May 16, 2024
Summary: In this tutorial, you will learn the basic relation-level statistics in the system catalog.
Table of Contents
Getting ready
Let’s start with a little test setup:
CREATE TABLE test1 (id integer, str text);
INSERT INTO test1 (id, str)
SELECT i, repeat('x', 64) as str
FROM generate_series(1, 240000) AS s(i);
VACUUM ANALYZE test1;
Basic statistics
Basic relation-level statistics are stored in the table pg_class
in the system catalog. The statistics include the following data:
- Relation’s row count (
reltuples
). - Relation’s size in pages (
relpages
). - Number of pages marked in the relation’s visibility map (
relallvisible
).
SELECT reltuples, relpages, relallvisible
FROM pg_class WHERE relname = 'test1';
reltuples | relpages | relallvisible
-----------+----------+---------------
240000 | 2963 | 2963
(1 row)
For queries with no conditions (filters), the cardinality estimate will equal reltuples
:
EXPLAIN SELECT * FROM test1;
QUERY PLAN
--------------------------------------------------------------
Seq Scan on test1 (cost=0.00..5363.00 rows=240000 width=69)
(1 row)
How are statistics collected?
Statistics are collected during automatic or manual analysis. Basic statistics, being vital information, are also calculated when some operations are performed, such as VACUUM FULL
and CLUSTER
or CREATE INDEX
and REINDEX
. The system also updates statistics during vacuuming.
To collect statistics, the analyzer randomly selects 300 × default_statistics_target rows (the default value is 100, so 30,000 rows in total). Table sizes are not taken into account here because overall dataset size has little effect on what sample size would be considered sufficient for accurate statistics.
Random rows are selected from 300 × default_statistics_target random pages. If a table is smaller than the desired sample size, the analyzer just reads the whole table.
In large tables, statistics will be imprecise because the analyzer does not scan every single row. Even if it did, the statistics would always be somewhat outdated, because table data keeps changing. We don’t need the statistics to be all that precise anyway: variations up to an order of magnitude are still accurate enough to produce an adequate plan.
Example
Let’s create a copy of the test1
table with autovacuuming disabled, so we can control when analysis happens.
CREATE TABLE test1_copy(LIKE test1)
WITH (autovacuum_enabled = false);
There are no statistics for the new table yet:
SELECT reltuples, relpages, relallvisible
FROM pg_class WHERE relname = 'test1_copy';
reltuples | relpages | relallvisible
-----------+----------+---------------
-1 | 0 | 0
(1 row)
The value reltuples
= −1 (in PostgreSQL 14 and higher) helps us distinguish between a table that has never had statistics collected for it and a table that just doesn’t have any rows.
More often than not, a newly created table is populated right away.

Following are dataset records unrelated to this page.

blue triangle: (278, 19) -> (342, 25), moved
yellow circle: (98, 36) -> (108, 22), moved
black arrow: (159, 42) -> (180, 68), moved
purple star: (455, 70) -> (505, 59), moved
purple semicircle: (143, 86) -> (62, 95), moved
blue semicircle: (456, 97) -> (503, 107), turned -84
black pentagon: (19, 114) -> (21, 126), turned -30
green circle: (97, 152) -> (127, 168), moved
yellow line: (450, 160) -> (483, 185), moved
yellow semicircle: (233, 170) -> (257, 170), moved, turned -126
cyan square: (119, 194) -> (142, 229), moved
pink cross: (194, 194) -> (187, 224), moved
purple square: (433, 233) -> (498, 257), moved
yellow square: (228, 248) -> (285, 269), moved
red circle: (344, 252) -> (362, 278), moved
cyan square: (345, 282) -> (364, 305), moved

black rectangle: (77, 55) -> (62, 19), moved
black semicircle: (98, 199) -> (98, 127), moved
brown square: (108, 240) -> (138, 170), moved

The planner does not know anything about the new table, so it assumes the table to be 10 pages long by default:
EXPLAIN SELECT * FROM test1_copy;
QUERY PLAN
---------------------------------------------------------------
Seq Scan on test1_copy (cost=0.00..22.70 rows=1270 width=36)
(1 row)
The planner calculates the row count based on the width of a single row. The width is usually an average value that’s calculated during analysis. This time, however, there is no analysis data, so the system approximates the width based on column data types.
Let’s copy the data from test1
into the new table and run the analyzer:
INSERT INTO test1_copy SELECT * FROM test1;
ANALYZE test1_copy;
Now the statistics match the actual row count. The table is compact enough for the analyzer to run through every row:
SELECT reltuples, relpages, relallvisible
FROM pg_class WHERE relname = 'test1_copy';
reltuples | relpages | relallvisible
-----------+----------+---------------
240000 | 2963 | 0
(1 row)
The relallvisible
value updates after vacuuming:
VACUUM test1_copy;
SELECT relallvisible FROM pg_class WHERE relname = 'test1_copy';
relallvisible
---------------
2963
(1 row)
This value is used when estimating index-only scan cost.
Let’s double the number of rows while keeping the old statistics and see what cardinality the planner comes up with:
INSERT INTO test1_copy SELECT * FROM test1;
SELECT count(*) FROM test1_copy;
count
--------
480000
(1 row)
EXPLAIN SELECT * FROM test1_copy;
QUERY PLAN
--------------------------------------------------------------------
Seq Scan on test1_copy (cost=0.00..10726.00 rows=480000 width=69)
(1 row)
The estimate is accurate, despite the outdated pg_class
data:
SELECT reltuples, relpages
FROM pg_class WHERE relname = 'test1_copy';
reltuples | relpages
-----------+----------
240000 | 2963
(1 row)
The planner notices that the size of the data file no longer matches the old relpages
value, so it scales reltuples
appropriately in an attempt to increase accuracy. The file size has doubled, so the number of rows is adjusted accordingly (data density is presumed constant):
SELECT reltuples * (pg_relation_size('test1_copy') / 8192) / relpages
FROM pg_class WHERE relname = 'test1_copy';
?column?
----------
480000
(1 row)
This adjustment doesn’t always work (for example, you can delete several rows, and the estimate will not change), but when big changes are made, this approach allows the statistics to hold on until the analyzer comes around.